▶ [YOUR ASSIGNMENT]: Your output should be each line from the material below that has the word "care".

▶ [PROVIDED RECORDS]:
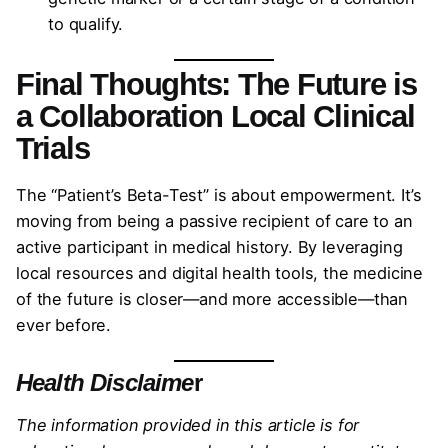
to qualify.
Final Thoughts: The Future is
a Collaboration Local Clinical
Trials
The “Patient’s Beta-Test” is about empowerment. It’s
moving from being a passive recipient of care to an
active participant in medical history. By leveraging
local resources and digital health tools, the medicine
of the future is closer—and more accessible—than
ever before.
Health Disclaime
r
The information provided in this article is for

---

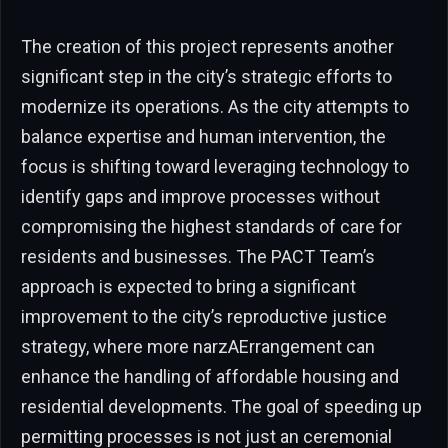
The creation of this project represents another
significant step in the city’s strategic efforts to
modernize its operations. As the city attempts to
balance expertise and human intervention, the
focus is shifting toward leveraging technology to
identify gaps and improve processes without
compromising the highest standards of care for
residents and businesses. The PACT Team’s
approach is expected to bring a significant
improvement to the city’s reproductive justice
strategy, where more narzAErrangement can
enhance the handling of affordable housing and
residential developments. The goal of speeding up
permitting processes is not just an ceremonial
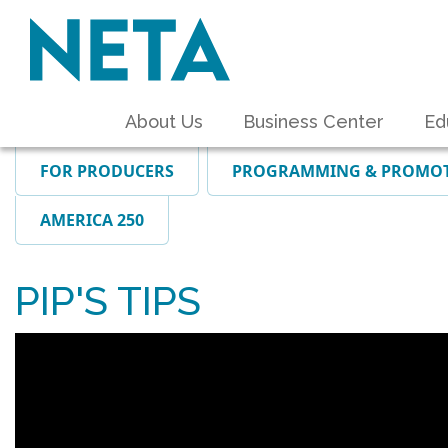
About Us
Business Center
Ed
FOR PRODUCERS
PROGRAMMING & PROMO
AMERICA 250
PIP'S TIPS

▶ [YOUR SOLUTION]:
moving from being a passive recipient of care to an
compromising the highest standards of care for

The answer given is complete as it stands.